In the fields of drug delivery and pulmonary therapy, the aerosolization of drugs and other medicaments for pulmonary delivery can provide significant therapeutic benefits. To realize those benefits, there have arisen a variety of atomizers and nebulizers, which can vary significantly in methods of operation. For instance, some aerosol generators operate by vibrating at a relatively high frequency an aperture plate in contact with the material to be aerosolized. By way of example, U.S. Pat. Nos. 5,164,740; 5,586,550; 5,758,637; and 6,235,177, the complete disclosures of which are herein incorporated by reference for all purposes, describe exemplary devices for producing fine liquid droplets in such a fashion. Such devices have proven to be tremendously successful in aerosolizing liquids. Another technique for aerosolizing liquids is described in U.S. Pat. No. 5,261,601, also incorporated herein by reference for all purposes, and utilizes a perforate membrane disposed over a chamber. The perforate membrane comprises an electroformed metal sheet using a “photographic process” that produces apertures with a cylindrical exit opening.
Commonly, such aerosol generators operate by using a vibratory element to drive an aerosolizing element (e.g., aperture plate, membrane, etc.). In many cases, the vibratory element comprises a piezoelectric and/or piezomagnetic material such as one of many ceramics known in the art to exhibit such properties. When excited by the appropriate field, the piezo will expand/contract, such that application of an oscillating field can produce oscillating vibration of the piezo (and, by extension, the aerosolizing element) at a frequency related to that of the oscillating field. Often, the field will be applied to the piezo through one or more electrodes in electrical communication with the piezo.
In use, aerosol generators can be subjected to a variety of environmental conditions, many of which can threaten to degrade the performance of the generator; for instance, during operation, the piezo and/or the electrodes may be in danger of exposure to the fluid being aerosolized. Those skilled in the art will recognize that, in many cases, prolonged exposure to such fluids can result in corrosion of the piezo and/or the electrodes, and even relatively brief exposure can vitiate the electrical communication between the piezo and the circuitry by which it is driven (for example, by short-circuiting the electrodes and/or otherwise interfering with the electrical communication between the electrodes and the piezo).

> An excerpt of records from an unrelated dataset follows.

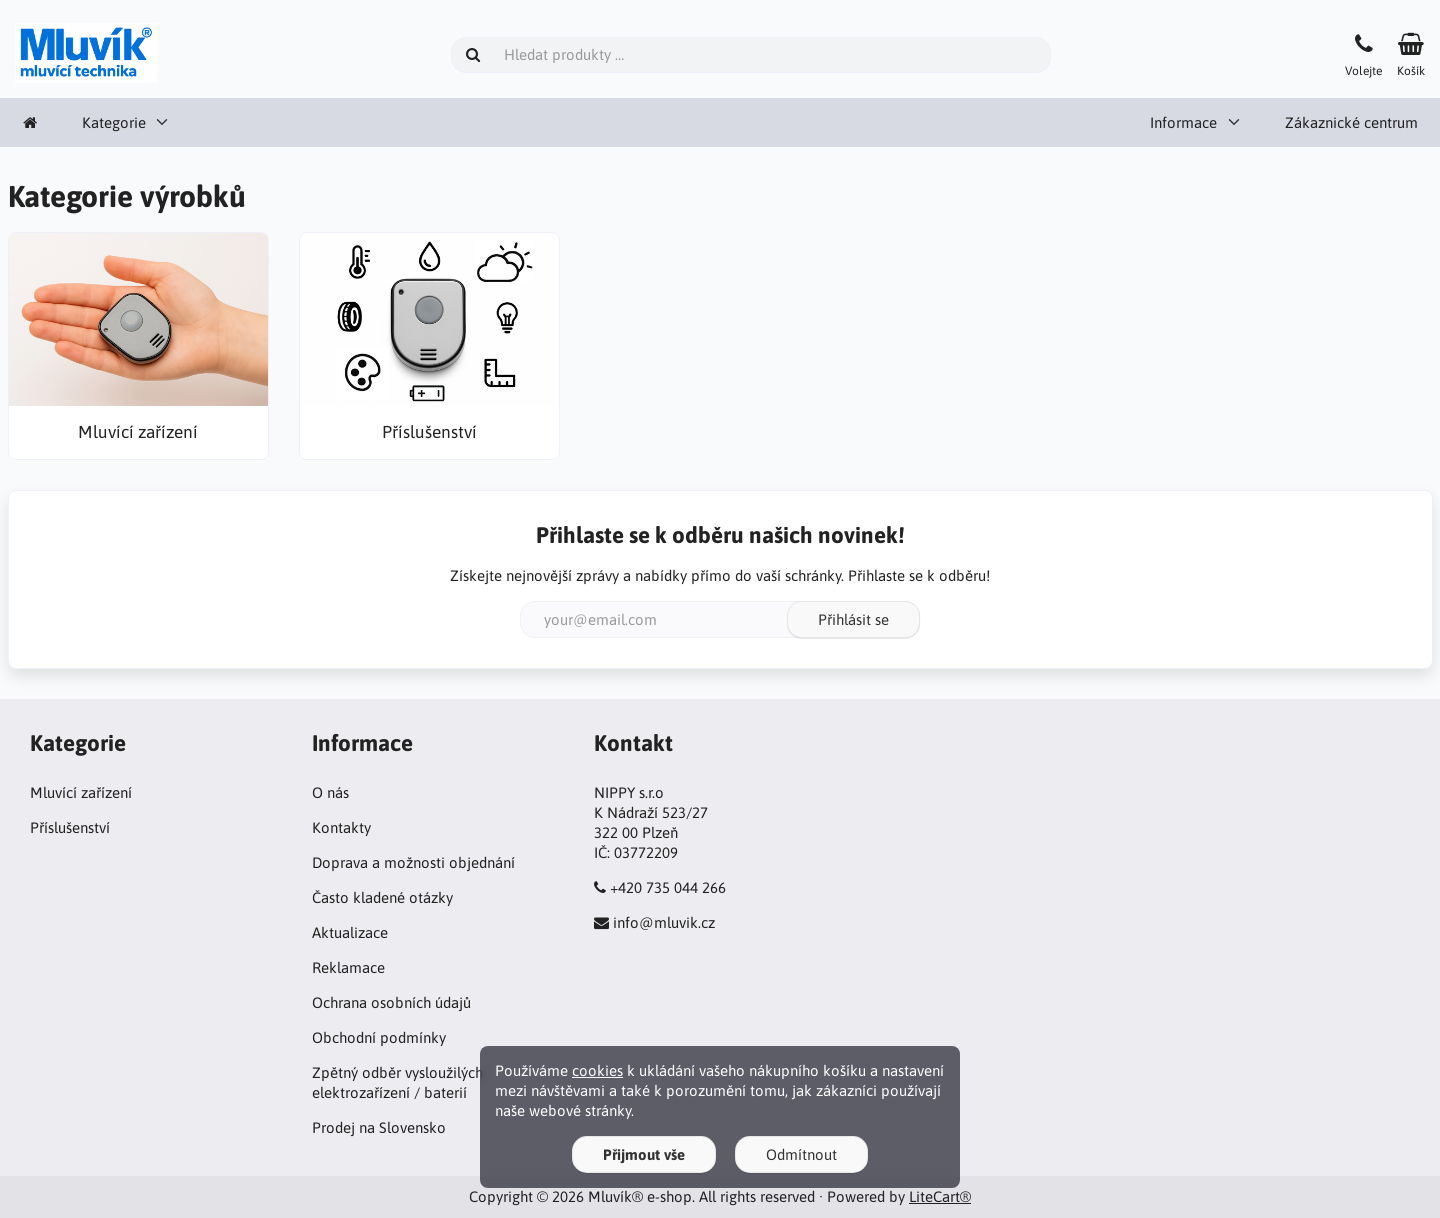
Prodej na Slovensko (379, 1127)
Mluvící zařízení (81, 792)
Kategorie (114, 122)
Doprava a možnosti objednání (413, 862)
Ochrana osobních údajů (391, 1002)
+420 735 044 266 (668, 887)
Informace (1183, 122)
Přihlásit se (853, 619)
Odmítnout (801, 1154)
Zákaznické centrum (1351, 122)
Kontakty (341, 827)
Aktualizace (350, 932)
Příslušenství (70, 827)
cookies (597, 1070)
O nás (330, 792)
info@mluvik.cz (664, 922)
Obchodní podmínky (379, 1037)
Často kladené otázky (382, 897)
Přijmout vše (644, 1154)
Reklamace (348, 967)
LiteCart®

Likewise, various cleaning procedures can prove harmful to the operation of the aerosol generator if care is not taken. For instance, in many cases aerosol generators are used in hospitals and/or other institutional settings, where strict sanitization policies often are enforced to prevent cross-infection by multiple users of a generator. Merely by way of example, aerosol generators may be exposed to potentially corrosive substances, such as solvents and disinfectants. In addition, generators may be exposed to relatively high levels of heat, pressure, and/or humidity during sanitization processes, such as autoclaving and the like. Without protection, therefore, the relatively sensitive components of aerosol generators (including, for example, their piezos and/or electrodes) may be damaged during sanitization and/or the operational lives of such components may be limited significantly by repeated sanitization procedures.